Meus fieis companheiros tem sido os seriados. Desperate Housewives, The Closer, Lie To Me, Grey's Anatomy, Private Practice... cada um deles me tocam de uma forma diferente, e acredite, eu como futuro psicólogo consigo encaixar diversas situações nas mais variadas circunstâncias. Hoje assisti o oitavo episódio da sexta temporada de Grey's Anatomy. Não pude deixar de comover na cena de Arizona Robins com Callie Torres. "Diga que eu sou ótima, eu preciso disso". Arizona precisava disso pra entrar numa cirurgia bastante complicada, mas como eu encaixo tudo...
De vez em quando eu preciso disso. Nos últimos tempos minha vida vem se tornando uma cirurgia de alto risco a cada dia, e eu não tenho mais forças para pedir um elogio, nem forças para aguardar um. Cada prova é uma operação. Cada cada de vestibular, cada dia de estudo, cada escândalo da minha família louca. E não tenha a cara de pau de me dizer que eu não sei ver o lado bom das coisas! Você está ao meu lado para ver como as coisas andam ocorrendo? Então não me venha com esse papo de 'lado bom das coisas' pois eu consigo muito exerga-los muito bem, ok? Acontece que nessa altura do campeonato você não está mais aqui do meu lado para vê-los como eu os vejo.
Questão é que me sinto sozinho. "Lembra que o plano era ficarmos bem?", foi isso que o Renato Russo disse em "Vento no Litoral" e é isso que eu pergunto agora. Também me pergunto por qual razão ainda me apago às coisas, me pergunta por qual causa pensar em certos alguéns faz com que o momento mais feliz e de superação torne-se um inferno. Ah, já sei. Falta alguma coisa. Faltam os "certos alguéns". O plano era ficarmos bem.
São por essas e outras que eu as vezes me sinto meio Arizona Robins por precisar de um "você é ótimo" (não exatamente assim, você me entende?). Também me sinto meio Dr. Lightman tentando encontrar a verdade na face de todos que me rodeiam para tentar nunca mais me encontrar assim. A face de Bree Van de Kamp aparece quando eu disfarço tudo isso, e a de Gabrielle Sollis quando eu vejo a parte da minha culpa. Lynette Scavo e Brenda Leight Jonson me tomam nas minhas horas de sucesso e engenhosidade, afinal eu as tenho (e não moderadamente, admito não sendo prepotente). Violet Turner vem me visitar quando não consigo me encarar e, por fim, Addison Forbes Momtgomery tentando consetar as merdas de todo mundo e tocando a vida em frente.

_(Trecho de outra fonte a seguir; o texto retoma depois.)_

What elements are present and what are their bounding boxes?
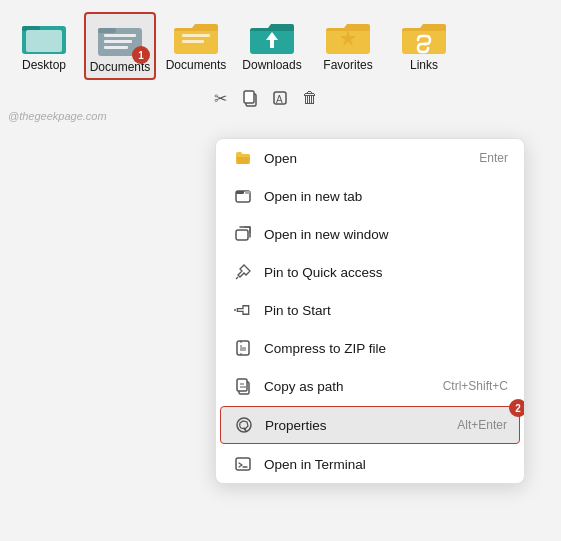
menu-copy-path-shortcut: Ctrl+Shift+C: [443, 379, 508, 393]
new-tab-icon: [232, 185, 254, 207]
folder-bar: Desktop 1 Documents Documents: [0, 0, 561, 86]
svg-rect-2: [26, 30, 62, 52]
desktop-folder-label: Desktop: [22, 58, 66, 72]
terminal-icon: [232, 453, 254, 475]
svg-rect-21: [236, 191, 244, 194]
menu-open-shortcut: Enter: [479, 151, 508, 165]
watermark: @thegeekpage.com: [8, 110, 107, 122]
svg-rect-4: [98, 28, 116, 33]
folder-item-favorites[interactable]: Favorites: [312, 12, 384, 76]
svg-rect-33: [236, 458, 250, 470]
folder-open-icon: [232, 147, 254, 169]
menu-item-open-new-tab[interactable]: Open in new tab: [216, 177, 524, 215]
pin-icon: [232, 261, 254, 283]
downloads-folder-icon: [248, 16, 296, 56]
svg-rect-23: [236, 230, 248, 240]
folder-item-documents-selected[interactable]: 1 Documents: [84, 12, 156, 80]
documents2-folder-icon: [172, 16, 220, 56]
links-folder-icon: [400, 16, 448, 56]
menu-item-properties[interactable]: Properties Alt+Enter 2: [220, 406, 520, 444]
menu-open-new-tab-label: Open in new tab: [264, 189, 508, 204]
menu-item-pin-quick-access[interactable]: Pin to Quick access: [216, 253, 524, 291]
cut-icon[interactable]: ✂: [210, 88, 230, 108]
folder-item-downloads[interactable]: Downloads: [236, 12, 308, 76]
menu-item-open[interactable]: Open Enter: [216, 139, 524, 177]
menu-open-terminal-label: Open in Terminal: [264, 457, 508, 472]
favorites-folder-label: Favorites: [323, 58, 372, 72]
links-folder-label: Links: [410, 58, 438, 72]
menu-pin-quick-access-label: Pin to Quick access: [264, 265, 508, 280]
zip-icon: [232, 337, 254, 359]
properties-icon: [233, 414, 255, 436]
delete-icon[interactable]: 🗑: [300, 88, 320, 108]
selected-folder-badge: 1: [132, 46, 150, 64]
svg-rect-29: [237, 379, 247, 391]
new-window-icon: [232, 223, 254, 245]
svg-rect-9: [182, 34, 210, 37]
menu-item-open-terminal[interactable]: Open in Terminal: [216, 445, 524, 483]
menu-item-open-new-window[interactable]: Open in new window: [216, 215, 524, 253]
svg-rect-22: [245, 191, 250, 194]
svg-rect-27: [240, 347, 246, 351]
folder-item-links[interactable]: Links: [388, 12, 460, 76]
svg-line-25: [234, 309, 236, 312]
svg-rect-10: [182, 40, 204, 43]
copy-path-icon: [232, 375, 254, 397]
pin-start-icon: [232, 299, 254, 321]
menu-item-copy-path[interactable]: Copy as path Ctrl+Shift+C: [216, 367, 524, 405]
copy-icon[interactable]: [240, 88, 260, 108]
menu-properties-shortcut: Alt+Enter: [457, 418, 507, 432]
favorites-folder-icon: [324, 16, 372, 56]
svg-rect-15: [402, 28, 446, 54]
menu-compress-zip-label: Compress to ZIP file: [264, 341, 508, 356]
menu-item-pin-start[interactable]: Pin to Start: [216, 291, 524, 329]
context-menu: Open Enter Open in new tab Open in new w…: [215, 138, 525, 484]
menu-open-label: Open: [264, 151, 479, 166]
svg-text:A: A: [276, 94, 283, 105]
menu-copy-path-label: Copy as path: [264, 379, 443, 394]
menu-item-compress-zip[interactable]: Compress to ZIP file: [216, 329, 524, 367]
folder-item-desktop[interactable]: Desktop: [8, 12, 80, 76]
svg-line-24: [236, 277, 238, 279]
documents-selected-folder-icon: 1: [96, 18, 144, 58]
properties-badge: 2: [509, 399, 525, 417]
downloads-folder-label: Downloads: [242, 58, 301, 72]
svg-rect-5: [104, 34, 136, 37]
svg-rect-17: [244, 91, 254, 103]
svg-rect-6: [104, 40, 132, 43]
documents2-folder-label: Documents: [166, 58, 227, 72]
desktop-folder-icon: [20, 16, 68, 56]
svg-rect-7: [104, 46, 128, 49]
menu-properties-label: Properties: [265, 418, 457, 433]
folder-item-documents2[interactable]: Documents: [160, 12, 232, 76]
rename-icon[interactable]: A: [270, 88, 290, 108]
menu-pin-start-label: Pin to Start: [264, 303, 508, 318]
menu-open-new-window-label: Open in new window: [264, 227, 508, 242]
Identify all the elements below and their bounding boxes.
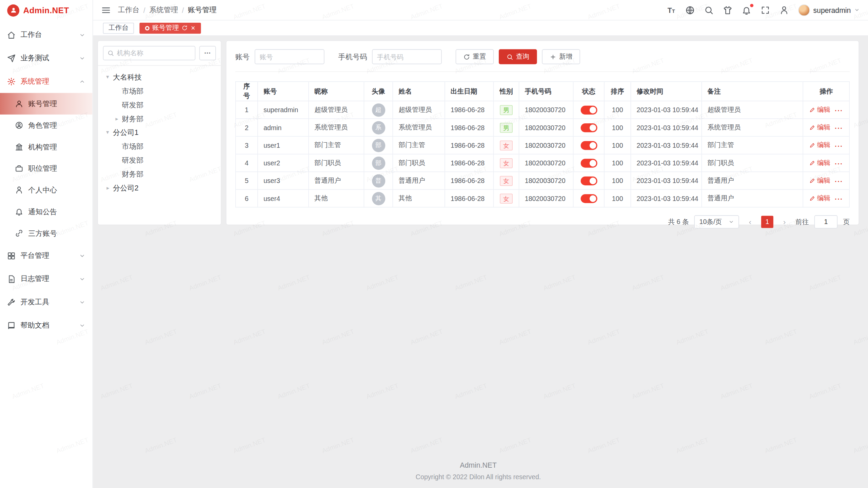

As vezes várias histórias de vários personagens de seriados diferentes associam-se a mim como uma luva. Muitos podem pensar que eu não sei mais quem eu sou ou o que quero. Você ainda sabe quem eu sou? Ainda está do meu lado para lutar como eu lutei?
Passada a euforia, as metáforas, os batimentos rápidos, as indiretas e com um pouco mais de calma, termina aqui mais um tolo desabafo, que pode voltar no próximo estouro da tampa, e acaba depois que a respiração volta ao normal.
"Não é fácil ser eu ainda que eu me esconda atrás dessa cara de forte" (Vilania)
*Todos esses nomes estranhos são tirados dos seriados que eu assisto.